Australia’s debt position is strong. Since 1996 we have not borrowed
in net terms. We are forecasting that with Budget surpluses we would in fact
eliminate net debt in a couple of years and as a consequence of a decision which
we took last year to have Government bonds on issue rather than use future surpluses
to retire debt, further future surpluses will be invested in Future Fund.
The Future Fund is destined to become a very large investment fund. It will
build an asset position which will fund our liability. It will be this generation’s
greatest contribution to the costs of the ageing of the population which we
expect to hit in 10 or 20 years time.
As consequence of reducing net debt the Government now saves itself about $5
billion a year in interest payments which is represented by that red line. This
is a comparison of 1996 to 2005-06. You can see that whilst our public debt
interest costs have reduced by $5.7 billion per annum, as a result of debt reduction
that has released further funds to invest in hospitals and schools. Back in
1996 our interest cost was about the same as our investment in hospitals and
schools. Today it would be about a fifth.

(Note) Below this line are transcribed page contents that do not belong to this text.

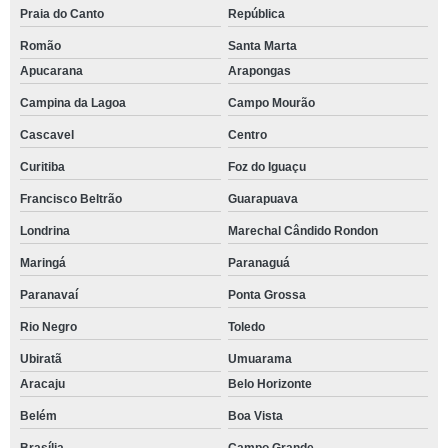
Praia do Canto
República
Romão
Santa Marta
Apucarana
Arapongas
Campina da Lagoa
Campo Mourão
Cascavel
Centro
Curitiba
Foz do Iguaçu
Francisco Beltrão
Guarapuava
Londrina
Marechal Cândido Rondon
Maringá
Paranaguá
Paranavaí
Ponta Grossa
Rio Negro
Toledo
Ubiratã
Umuarama
Aracaju
Belo Horizonte
Belém
Boa Vista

The initial investment in the Future Fund will be of this year’s surplus,
that is the current financial year, that is 2004-2005. Around $9 billion, plus
accumulated holdings which the Government has at the Bank. We will put those
together and we expect to make a payment in the Future Fund of around $16 billion.
The Future Fund will be a statutory fund. Earnings will be reinvested and no
government will be able to draw down on it until such time as it has funded
the unfunded liabilities that the Government now holds. What are these liabilities?
These are liabilities particularly in relation to past superannuation. Past
governments have not funded their employees. Those employees have entitlements,
no money has been set aside for those entitlements. We are paying those entitlements
out of general recurrent revenue. Once we fund those liabilities then that will
release future generations from the payment of those liabilities. And it will
happen we hope by 2020 at a time when the ageing of the population begins to
bite very significantly. It is an investment in the future at a time when Australia
will need this money because of the financial pressures that will be coming
on us.
The Future Fund will be able to invest. It will be given an investment mandate,
I expect that it will invest in things like equities, bonds, some of it may
be overseas. The Future Fund will not be used to directly engage in projects.
Of course if there are infrastructure funds, listed infrastructure funds that
engage in infrastructure, the Future Fund like any other superannuation fund
would be able to invest in that. But the Future Fund will not be conducting
its own activities. It is there to build an investment against future government
liabilities.
We are forecasting in 2005-06 growth of average 3 per cent of GDP. That is
slightly stronger than this year which has been lower than what we got used
to back in the low 1990s. Our unemployment rate will continue at 28 year lows
which is around 5.1 per cent and because our unemployment rate is as low as
it has been for 28 years, in this Budget we make a huge investment to try and
encourage new people of working age to join the labour market. We forecast inflation
to stay within the underlying 2 to 3 per cent target which has been set by agreement
between me and the Reserve Bank Governor.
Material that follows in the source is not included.